EXERCISE –
Below are records. Copy every line with "creditcards" in it.

RECORDS FOR PROCESSING –
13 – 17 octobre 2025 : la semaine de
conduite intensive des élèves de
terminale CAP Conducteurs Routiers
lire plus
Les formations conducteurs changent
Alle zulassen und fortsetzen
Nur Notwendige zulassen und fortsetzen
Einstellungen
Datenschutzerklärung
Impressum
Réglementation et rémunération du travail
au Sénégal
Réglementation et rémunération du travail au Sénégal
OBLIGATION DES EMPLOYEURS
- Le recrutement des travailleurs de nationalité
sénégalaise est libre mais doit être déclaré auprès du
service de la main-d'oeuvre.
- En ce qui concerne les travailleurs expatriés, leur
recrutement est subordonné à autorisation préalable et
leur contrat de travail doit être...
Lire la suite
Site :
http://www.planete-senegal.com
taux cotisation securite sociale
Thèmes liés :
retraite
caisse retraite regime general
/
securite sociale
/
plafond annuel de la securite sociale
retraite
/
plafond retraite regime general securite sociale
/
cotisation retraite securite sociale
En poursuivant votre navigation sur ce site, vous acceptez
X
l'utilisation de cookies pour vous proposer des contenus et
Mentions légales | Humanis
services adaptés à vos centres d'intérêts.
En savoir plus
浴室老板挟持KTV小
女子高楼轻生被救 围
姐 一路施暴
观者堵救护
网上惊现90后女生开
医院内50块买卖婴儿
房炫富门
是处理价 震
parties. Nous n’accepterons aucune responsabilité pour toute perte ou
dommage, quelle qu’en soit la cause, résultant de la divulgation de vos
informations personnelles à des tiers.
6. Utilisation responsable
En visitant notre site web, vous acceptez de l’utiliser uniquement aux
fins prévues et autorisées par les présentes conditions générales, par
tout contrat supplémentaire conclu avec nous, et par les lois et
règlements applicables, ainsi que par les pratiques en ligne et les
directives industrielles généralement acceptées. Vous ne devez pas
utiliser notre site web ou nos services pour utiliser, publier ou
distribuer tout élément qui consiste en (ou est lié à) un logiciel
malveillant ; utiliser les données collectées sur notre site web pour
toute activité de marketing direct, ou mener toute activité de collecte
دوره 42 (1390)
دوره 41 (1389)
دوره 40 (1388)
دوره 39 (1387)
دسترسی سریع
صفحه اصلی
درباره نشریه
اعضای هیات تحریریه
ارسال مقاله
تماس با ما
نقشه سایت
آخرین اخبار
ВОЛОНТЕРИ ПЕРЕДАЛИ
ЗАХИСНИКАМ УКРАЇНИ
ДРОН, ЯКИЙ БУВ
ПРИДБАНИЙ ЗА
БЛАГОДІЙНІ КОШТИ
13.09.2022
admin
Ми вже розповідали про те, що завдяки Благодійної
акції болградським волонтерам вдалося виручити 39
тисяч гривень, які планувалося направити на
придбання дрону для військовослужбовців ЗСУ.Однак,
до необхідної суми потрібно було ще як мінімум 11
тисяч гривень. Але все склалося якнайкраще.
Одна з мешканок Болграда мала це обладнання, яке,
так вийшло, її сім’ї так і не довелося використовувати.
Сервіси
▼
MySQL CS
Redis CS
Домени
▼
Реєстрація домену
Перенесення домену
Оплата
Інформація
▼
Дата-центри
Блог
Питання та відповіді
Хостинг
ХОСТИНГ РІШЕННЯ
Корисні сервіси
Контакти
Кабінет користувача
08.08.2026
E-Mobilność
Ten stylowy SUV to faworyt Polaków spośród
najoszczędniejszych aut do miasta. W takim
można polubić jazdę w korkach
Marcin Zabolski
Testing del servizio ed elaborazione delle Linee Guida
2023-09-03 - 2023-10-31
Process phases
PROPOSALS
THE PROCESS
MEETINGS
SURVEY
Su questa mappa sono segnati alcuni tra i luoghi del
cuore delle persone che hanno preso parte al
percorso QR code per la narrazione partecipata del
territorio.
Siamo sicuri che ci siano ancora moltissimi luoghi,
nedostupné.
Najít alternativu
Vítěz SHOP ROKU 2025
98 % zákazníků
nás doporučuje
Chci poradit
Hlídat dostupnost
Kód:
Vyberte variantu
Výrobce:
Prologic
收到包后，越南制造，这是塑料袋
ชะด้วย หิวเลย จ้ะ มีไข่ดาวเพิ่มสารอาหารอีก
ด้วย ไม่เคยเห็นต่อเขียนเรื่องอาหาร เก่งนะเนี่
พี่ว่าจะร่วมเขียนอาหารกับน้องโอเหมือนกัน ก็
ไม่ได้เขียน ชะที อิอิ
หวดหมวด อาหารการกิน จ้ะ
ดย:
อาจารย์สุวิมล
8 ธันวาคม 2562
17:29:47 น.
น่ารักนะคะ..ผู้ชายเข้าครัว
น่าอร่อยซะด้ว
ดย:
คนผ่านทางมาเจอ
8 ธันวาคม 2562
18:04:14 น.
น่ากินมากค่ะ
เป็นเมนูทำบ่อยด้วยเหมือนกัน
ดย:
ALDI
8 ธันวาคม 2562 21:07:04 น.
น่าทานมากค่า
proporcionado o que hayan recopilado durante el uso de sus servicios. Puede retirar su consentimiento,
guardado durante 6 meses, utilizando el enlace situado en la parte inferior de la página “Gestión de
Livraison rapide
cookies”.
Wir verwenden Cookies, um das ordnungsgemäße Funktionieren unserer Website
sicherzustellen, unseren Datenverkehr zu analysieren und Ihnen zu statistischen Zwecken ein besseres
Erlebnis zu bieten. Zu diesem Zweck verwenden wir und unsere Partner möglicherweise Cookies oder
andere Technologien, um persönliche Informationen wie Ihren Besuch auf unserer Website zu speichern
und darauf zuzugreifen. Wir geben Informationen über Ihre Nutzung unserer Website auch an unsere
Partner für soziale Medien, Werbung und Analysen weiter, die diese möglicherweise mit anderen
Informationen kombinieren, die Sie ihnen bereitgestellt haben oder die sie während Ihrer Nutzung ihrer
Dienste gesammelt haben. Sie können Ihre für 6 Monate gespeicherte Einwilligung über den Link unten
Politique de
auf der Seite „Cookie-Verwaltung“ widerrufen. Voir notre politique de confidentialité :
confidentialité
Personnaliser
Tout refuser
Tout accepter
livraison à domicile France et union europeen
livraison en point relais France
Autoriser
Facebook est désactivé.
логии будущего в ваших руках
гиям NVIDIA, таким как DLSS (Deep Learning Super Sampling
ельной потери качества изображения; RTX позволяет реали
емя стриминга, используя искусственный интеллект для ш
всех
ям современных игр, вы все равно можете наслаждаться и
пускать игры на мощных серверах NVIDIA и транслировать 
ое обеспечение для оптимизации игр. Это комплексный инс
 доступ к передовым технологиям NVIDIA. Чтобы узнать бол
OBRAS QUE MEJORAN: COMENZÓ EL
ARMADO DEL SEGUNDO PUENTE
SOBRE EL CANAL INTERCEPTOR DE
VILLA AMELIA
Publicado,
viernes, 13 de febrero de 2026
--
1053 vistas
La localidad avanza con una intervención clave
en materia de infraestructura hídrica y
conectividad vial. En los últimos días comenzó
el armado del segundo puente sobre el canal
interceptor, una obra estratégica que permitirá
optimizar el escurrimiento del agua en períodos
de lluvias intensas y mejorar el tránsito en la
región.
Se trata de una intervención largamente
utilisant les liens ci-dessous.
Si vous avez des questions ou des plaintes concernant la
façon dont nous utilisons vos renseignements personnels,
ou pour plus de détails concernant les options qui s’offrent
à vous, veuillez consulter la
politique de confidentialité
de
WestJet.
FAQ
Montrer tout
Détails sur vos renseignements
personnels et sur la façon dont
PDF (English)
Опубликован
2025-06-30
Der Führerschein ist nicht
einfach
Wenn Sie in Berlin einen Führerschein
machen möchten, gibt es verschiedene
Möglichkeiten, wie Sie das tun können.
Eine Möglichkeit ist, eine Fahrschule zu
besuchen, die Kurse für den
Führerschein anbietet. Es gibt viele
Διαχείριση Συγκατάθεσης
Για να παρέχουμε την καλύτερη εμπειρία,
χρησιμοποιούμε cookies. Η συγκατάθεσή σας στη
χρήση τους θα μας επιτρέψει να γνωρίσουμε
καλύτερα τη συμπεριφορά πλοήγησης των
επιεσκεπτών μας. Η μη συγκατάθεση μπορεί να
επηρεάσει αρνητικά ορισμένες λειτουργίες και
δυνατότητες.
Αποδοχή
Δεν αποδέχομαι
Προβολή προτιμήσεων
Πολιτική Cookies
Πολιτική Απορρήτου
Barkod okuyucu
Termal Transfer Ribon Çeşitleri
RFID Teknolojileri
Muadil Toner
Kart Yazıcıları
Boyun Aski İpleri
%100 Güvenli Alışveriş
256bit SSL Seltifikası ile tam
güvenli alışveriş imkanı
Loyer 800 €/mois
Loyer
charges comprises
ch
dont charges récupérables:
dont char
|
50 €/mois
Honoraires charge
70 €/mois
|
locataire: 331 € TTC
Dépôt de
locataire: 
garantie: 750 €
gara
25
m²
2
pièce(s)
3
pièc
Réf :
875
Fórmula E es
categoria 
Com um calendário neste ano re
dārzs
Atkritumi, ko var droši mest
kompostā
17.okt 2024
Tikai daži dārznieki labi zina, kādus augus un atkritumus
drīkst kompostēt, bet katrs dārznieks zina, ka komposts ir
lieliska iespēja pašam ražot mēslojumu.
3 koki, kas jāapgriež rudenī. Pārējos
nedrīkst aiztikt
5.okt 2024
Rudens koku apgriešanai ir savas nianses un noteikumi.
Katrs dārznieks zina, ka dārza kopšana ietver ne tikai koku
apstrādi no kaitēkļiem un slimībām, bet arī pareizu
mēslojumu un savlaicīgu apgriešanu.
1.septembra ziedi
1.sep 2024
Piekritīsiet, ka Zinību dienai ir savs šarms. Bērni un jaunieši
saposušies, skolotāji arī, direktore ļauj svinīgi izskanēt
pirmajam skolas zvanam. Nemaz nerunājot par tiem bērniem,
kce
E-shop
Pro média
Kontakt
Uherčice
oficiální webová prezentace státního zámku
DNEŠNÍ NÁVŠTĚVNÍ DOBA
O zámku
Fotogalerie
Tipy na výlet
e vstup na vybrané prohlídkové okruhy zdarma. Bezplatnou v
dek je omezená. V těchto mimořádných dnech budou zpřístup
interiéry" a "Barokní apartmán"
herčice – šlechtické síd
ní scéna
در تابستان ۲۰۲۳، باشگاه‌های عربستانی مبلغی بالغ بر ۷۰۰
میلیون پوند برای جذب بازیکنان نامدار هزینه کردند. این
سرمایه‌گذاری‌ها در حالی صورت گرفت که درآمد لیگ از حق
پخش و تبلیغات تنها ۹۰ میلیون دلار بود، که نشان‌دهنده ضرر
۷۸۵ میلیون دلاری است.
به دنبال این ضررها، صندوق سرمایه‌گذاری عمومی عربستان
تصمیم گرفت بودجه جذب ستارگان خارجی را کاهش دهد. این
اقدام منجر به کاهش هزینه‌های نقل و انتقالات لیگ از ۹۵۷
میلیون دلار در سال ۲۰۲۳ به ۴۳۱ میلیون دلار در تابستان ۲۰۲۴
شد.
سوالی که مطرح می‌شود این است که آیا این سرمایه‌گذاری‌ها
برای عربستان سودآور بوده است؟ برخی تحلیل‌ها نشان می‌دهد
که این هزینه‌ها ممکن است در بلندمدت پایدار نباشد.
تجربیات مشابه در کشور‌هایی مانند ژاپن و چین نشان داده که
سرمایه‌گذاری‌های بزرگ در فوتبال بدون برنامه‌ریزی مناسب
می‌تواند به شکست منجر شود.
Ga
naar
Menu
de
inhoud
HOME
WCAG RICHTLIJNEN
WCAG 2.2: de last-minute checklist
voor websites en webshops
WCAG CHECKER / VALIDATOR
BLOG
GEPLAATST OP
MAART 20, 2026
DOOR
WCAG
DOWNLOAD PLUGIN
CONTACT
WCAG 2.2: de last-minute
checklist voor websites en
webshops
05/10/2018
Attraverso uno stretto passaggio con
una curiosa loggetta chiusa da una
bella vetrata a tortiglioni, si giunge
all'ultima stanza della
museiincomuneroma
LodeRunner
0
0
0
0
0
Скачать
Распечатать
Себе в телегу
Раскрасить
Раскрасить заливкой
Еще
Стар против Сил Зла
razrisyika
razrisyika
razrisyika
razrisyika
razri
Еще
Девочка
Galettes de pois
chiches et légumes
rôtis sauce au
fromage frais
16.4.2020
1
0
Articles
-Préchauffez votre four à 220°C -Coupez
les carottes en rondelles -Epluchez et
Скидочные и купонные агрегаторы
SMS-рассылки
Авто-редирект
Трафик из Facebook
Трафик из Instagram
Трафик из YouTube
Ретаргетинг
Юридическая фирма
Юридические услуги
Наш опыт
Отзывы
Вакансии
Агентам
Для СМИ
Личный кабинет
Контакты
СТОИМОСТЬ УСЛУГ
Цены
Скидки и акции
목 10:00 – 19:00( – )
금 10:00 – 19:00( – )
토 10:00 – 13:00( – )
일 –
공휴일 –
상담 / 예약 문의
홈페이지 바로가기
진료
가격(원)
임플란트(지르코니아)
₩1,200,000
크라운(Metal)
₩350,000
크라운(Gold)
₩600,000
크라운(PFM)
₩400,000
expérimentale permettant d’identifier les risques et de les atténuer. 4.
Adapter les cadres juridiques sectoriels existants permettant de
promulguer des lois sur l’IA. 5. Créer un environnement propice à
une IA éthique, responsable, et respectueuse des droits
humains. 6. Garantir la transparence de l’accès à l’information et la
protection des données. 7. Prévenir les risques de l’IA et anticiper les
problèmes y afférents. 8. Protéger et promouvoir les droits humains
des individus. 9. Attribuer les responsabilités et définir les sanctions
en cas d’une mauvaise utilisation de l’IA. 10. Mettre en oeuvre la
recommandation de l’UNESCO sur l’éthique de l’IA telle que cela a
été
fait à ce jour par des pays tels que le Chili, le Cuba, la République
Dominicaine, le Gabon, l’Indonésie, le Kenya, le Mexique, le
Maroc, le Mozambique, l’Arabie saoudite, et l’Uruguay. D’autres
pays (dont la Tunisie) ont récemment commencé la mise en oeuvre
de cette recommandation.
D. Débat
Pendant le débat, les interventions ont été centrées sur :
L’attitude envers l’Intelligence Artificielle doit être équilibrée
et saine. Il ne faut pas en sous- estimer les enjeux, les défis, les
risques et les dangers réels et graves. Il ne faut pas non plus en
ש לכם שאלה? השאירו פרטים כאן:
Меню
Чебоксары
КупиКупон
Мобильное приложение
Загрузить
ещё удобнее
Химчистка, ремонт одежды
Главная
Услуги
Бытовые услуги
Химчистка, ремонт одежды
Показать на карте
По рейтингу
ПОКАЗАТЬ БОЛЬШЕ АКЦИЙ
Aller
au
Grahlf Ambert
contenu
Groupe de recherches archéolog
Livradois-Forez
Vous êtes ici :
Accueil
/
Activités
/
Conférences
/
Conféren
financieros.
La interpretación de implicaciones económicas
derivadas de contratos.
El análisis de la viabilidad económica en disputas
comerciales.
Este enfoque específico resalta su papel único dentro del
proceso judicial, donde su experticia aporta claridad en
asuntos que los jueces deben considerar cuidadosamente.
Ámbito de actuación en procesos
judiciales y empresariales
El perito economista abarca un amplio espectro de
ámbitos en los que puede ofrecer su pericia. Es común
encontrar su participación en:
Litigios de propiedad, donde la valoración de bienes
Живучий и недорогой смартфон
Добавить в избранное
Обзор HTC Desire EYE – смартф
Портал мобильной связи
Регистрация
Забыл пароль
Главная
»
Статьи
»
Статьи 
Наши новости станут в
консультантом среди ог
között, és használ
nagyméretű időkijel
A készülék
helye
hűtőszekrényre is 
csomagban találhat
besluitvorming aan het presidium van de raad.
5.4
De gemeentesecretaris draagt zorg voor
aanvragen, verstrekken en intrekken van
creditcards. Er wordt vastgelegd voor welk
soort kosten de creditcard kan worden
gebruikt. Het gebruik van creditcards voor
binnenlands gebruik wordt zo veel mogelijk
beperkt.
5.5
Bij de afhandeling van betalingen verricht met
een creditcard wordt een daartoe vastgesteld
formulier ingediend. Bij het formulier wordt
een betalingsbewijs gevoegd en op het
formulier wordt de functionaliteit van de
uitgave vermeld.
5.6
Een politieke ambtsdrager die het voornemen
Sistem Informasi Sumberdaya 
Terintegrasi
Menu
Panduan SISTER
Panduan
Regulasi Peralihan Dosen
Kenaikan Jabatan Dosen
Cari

TASK OUTPUT –
creditcards. Er wordt vastgelegd voor welk
gebruikt. Het gebruik van creditcards voor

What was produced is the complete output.